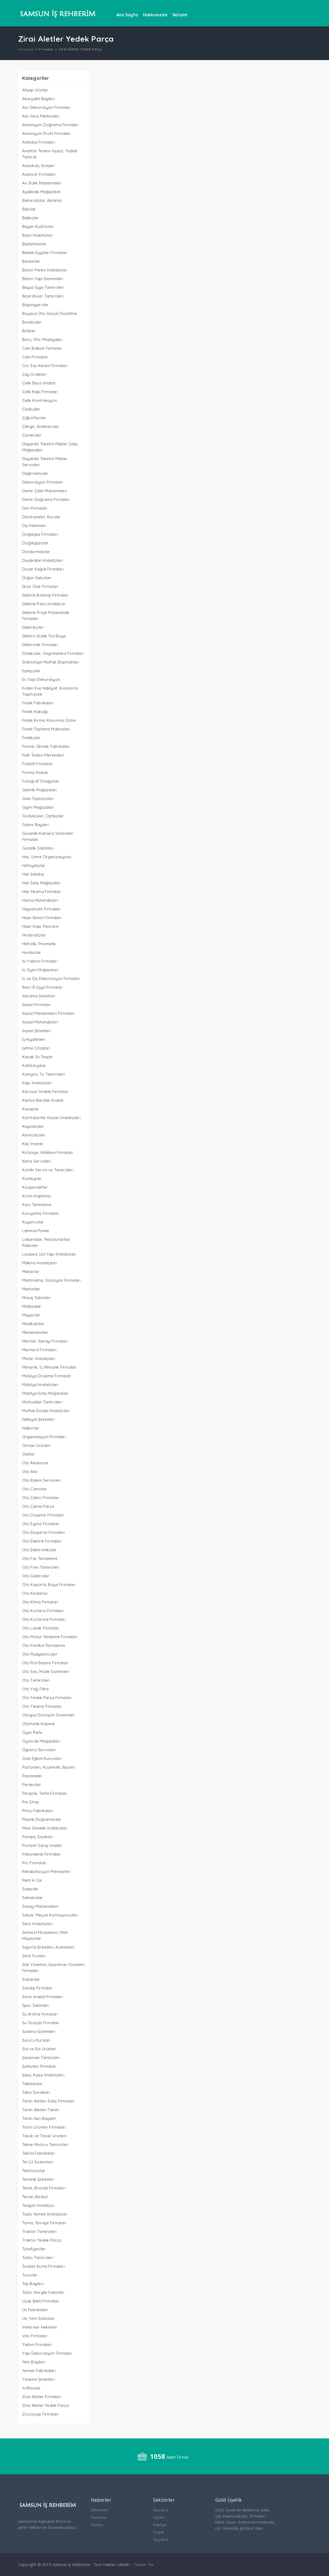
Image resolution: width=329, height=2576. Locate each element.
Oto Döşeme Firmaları (43, 1515)
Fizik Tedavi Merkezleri (43, 755)
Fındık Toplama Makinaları (46, 728)
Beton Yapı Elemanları (42, 278)
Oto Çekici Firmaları (40, 1497)
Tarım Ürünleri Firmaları (44, 2127)
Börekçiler (32, 322)
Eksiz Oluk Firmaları (40, 586)
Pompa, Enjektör (37, 1836)
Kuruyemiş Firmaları (40, 1213)
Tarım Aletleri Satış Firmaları (48, 2101)
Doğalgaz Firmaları (40, 534)
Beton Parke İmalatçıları (44, 269)
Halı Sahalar (33, 874)
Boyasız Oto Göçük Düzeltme (49, 313)
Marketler (31, 1288)
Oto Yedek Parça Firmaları (47, 1697)
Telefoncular (33, 2170)
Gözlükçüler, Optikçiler (43, 815)
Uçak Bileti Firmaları (40, 2301)
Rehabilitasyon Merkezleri (46, 1871)
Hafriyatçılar (33, 865)
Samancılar (32, 1897)
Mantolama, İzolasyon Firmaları (51, 1280)
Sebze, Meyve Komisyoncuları (50, 1915)
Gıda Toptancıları (38, 798)
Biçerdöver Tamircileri (43, 296)
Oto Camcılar (34, 1488)
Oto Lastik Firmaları (40, 1628)
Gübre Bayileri (35, 824)
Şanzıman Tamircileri (41, 2057)
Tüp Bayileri (33, 2283)
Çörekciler (32, 435)
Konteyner (32, 1178)
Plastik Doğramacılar (41, 1819)
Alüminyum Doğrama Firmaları (50, 124)
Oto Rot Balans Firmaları (45, 1662)
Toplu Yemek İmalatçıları (45, 2214)
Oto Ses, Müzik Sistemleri (45, 1671)
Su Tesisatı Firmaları (40, 2022)
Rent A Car (32, 1880)
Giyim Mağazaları (38, 807)
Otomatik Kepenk (38, 1723)
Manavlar (31, 1271)
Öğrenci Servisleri (39, 1749)
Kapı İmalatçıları (37, 1082)
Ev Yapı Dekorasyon (41, 679)
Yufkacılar (31, 2387)
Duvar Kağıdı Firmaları (43, 569)
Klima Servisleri (36, 1161)
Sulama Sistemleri (38, 2031)
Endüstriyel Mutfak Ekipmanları (50, 662)
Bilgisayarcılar (35, 304)
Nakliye (159, 2524)
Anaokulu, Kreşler (38, 165)
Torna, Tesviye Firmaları (44, 2222)
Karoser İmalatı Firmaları (45, 1091)
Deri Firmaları (34, 508)
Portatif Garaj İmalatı (42, 1845)
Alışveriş (160, 2509)
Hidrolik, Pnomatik (39, 943)
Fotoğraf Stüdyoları (40, 781)
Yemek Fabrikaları (39, 2370)
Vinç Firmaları (34, 2335)
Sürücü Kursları (36, 2040)
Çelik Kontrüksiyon (39, 400)
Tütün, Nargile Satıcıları (43, 2292)
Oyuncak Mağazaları (41, 1741)
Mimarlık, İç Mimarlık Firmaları (49, 1367)
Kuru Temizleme (37, 1204)
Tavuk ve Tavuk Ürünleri (44, 2135)
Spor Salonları (35, 2005)
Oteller (28, 1454)
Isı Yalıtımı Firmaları (40, 961)
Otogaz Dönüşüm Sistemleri (48, 1715)
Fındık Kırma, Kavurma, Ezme (49, 720)
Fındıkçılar (31, 737)
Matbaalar (31, 1306)
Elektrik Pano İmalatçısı (43, 603)
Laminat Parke (35, 1230)
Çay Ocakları (34, 374)
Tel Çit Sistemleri (37, 2161)
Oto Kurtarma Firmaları (44, 1619)
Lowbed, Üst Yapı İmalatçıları (49, 1254)
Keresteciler (33, 1135)
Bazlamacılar (34, 243)
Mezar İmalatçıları (38, 1358)
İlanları (97, 2524)
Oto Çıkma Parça (38, 1506)
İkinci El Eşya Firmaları (42, 987)
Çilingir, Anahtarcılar (40, 426)
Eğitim (158, 2517)
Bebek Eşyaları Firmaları (44, 252)
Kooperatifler (35, 1187)
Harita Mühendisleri (40, 900)
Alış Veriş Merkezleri (41, 116)
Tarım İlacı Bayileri (39, 2118)
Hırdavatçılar (34, 935)
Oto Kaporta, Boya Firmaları (48, 1584)
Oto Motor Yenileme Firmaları (50, 1636)
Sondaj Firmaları (37, 1987)
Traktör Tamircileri (39, 2231)
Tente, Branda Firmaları (44, 2187)
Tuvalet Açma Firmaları (43, 2266)
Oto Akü (29, 1471)
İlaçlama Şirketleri (38, 995)
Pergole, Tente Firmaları (44, 1793)
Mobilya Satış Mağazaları (45, 1393)
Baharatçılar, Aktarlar (42, 200)
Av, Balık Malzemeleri (41, 183)
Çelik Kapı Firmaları (40, 391)
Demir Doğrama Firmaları (46, 499)
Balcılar (29, 209)
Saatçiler (30, 1888)
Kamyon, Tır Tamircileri (43, 1074)
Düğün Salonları (36, 577)
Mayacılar (31, 1315)
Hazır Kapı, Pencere (40, 926)
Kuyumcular (33, 1221)
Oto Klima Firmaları (40, 1601)
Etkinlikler (99, 2509)
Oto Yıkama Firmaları (42, 1706)
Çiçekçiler (31, 409)
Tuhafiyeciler (34, 2248)
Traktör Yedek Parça (41, 2240)
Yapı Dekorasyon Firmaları (47, 2353)
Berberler (31, 261)
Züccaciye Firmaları (40, 2414)
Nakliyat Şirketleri (38, 1419)
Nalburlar (30, 1428)
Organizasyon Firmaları (44, 1436)
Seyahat (160, 2539)
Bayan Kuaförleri (38, 226)
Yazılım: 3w (143, 2564)
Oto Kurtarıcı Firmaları (43, 1610)
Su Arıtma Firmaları (40, 2014)
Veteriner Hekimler (40, 2327)
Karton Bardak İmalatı (43, 1100)
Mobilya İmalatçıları (40, 1384)
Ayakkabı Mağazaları (41, 191)
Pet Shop (30, 1801)
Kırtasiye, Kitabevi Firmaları (47, 1152)
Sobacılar (31, 1979)
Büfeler (29, 330)
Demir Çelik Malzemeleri (44, 490)
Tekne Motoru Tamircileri (45, 2144)
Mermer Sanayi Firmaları (45, 1341)
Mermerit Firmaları (39, 1349)
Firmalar (46, 49)
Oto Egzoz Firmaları (40, 1523)
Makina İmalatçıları (39, 1262)
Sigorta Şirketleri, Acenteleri (48, 1947)
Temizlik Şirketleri (38, 2179)
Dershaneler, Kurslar (41, 516)
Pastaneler (32, 1775)
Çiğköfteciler (34, 417)
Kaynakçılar (33, 1126)
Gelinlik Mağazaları (39, 789)
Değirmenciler (35, 473)
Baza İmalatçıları (37, 235)
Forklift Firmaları (37, 763)
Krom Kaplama (36, 1195)
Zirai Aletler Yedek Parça (45, 2405)
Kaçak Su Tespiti (37, 1056)
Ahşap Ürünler (35, 89)
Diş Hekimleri (34, 525)
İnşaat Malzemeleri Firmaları (48, 1013)
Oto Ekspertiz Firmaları (43, 1532)
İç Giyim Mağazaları (40, 969)
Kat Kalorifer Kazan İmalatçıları (51, 1117)
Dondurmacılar (36, 551)
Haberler (99, 2517)
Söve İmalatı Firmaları (42, 1996)
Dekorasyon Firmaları (42, 482)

++++++

| THE TASK |
Could you repeat exactly the lines above from the line with "Biçerdöver Tamircileri (43, 296)" up to and including the line with "Harita Mühendisleri (40, 900)", and only those?

| COMPLETED EXERCISE |
Biçerdöver Tamircileri (43, 296)
Oto Camcılar (34, 1488)
Oto Lastik Firmaları (40, 1628)
Gübre Bayileri (35, 824)
Şanzıman Tamircileri (41, 2057)
Tüp Bayileri (33, 2283)
Çörekciler (32, 435)
Konteyner (32, 1178)
Plastik Doğramacılar (41, 1819)
Alüminyum Doğrama Firmaları (50, 124)
Oto Rot Balans Firmaları (45, 1662)
Toplu Yemek İmalatçıları (45, 2214)
Oto Ses, Müzik Sistemleri (45, 1671)
Su Tesisatı Firmaları (40, 2022)
Rent A Car (32, 1880)
Giyim Mağazaları (38, 807)
Otomatik Kepenk (38, 1723)
Manavlar (31, 1271)
Öğrenci Servisleri (39, 1749)
Kapı İmalatçıları (37, 1082)
Ev Yapı Dekorasyon (41, 679)
Yufkacılar (31, 2387)
Duvar Kağıdı Firmaları (43, 569)
Klima Servisleri (36, 1161)
Sulama Sistemleri (38, 2031)
Endüstriyel Mutfak Ekipmanları (50, 662)
Bilgisayarcılar (35, 304)
Nakliye (159, 2524)
Anaokulu, Kreşler (38, 165)
Torna, Tesviye Firmaları (44, 2222)
Karoser İmalatı Firmaları (45, 1091)
Deri Firmaları (34, 508)
Portatif Garaj İmalatı (42, 1845)
Alışveriş (160, 2509)
Hidrolik, Pnomatik (39, 943)
Fotoğraf Stüdyoları (40, 781)
Yemek Fabrikaları (39, 2370)
Vinç Firmaları (34, 2335)
Sürücü Kursları (36, 2040)
Çelik Kontrüksiyon (39, 400)
Tütün, Nargile Satıcıları (43, 2292)
Oyuncak Mağazaları (41, 1741)
Mimarlık, İç Mimarlık Firmaları (49, 1367)
Kuru Temizleme (37, 1204)
Tavuk ve Tavuk Ürünleri (44, 2135)
Spor Salonları (35, 2005)
Oteller (28, 1454)
Isı Yalıtımı Firmaları (40, 961)
Otogaz Dönüşüm Sistemleri (48, 1715)
Fındık Kırma, Kavurma, Ezme (49, 720)
Fındıkçılar (31, 737)
Matbaalar (31, 1306)
Elektrik Pano İmalatçısı (43, 603)
Laminat Parke (35, 1230)
Çay Ocakları (34, 374)
Tel Çit Sistemleri (37, 2161)
Oto Kurtarma Firmaları (44, 1619)
Lowbed, Üst Yapı İmalatçıları (49, 1254)
Keresteciler (33, 1135)
Bazlamacılar (34, 243)
Mezar İmalatçıları (38, 1358)
İlanları (97, 2524)
Oto Çıkma Parça (38, 1506)
İkinci El Eşya Firmaları (42, 987)
Çilingir, Anahtarcılar (40, 426)
Eğitim (158, 2517)
Bebek Eşyaları Firmaları (44, 252)
Kooperatifler (35, 1187)
Harita Mühendisleri (40, 900)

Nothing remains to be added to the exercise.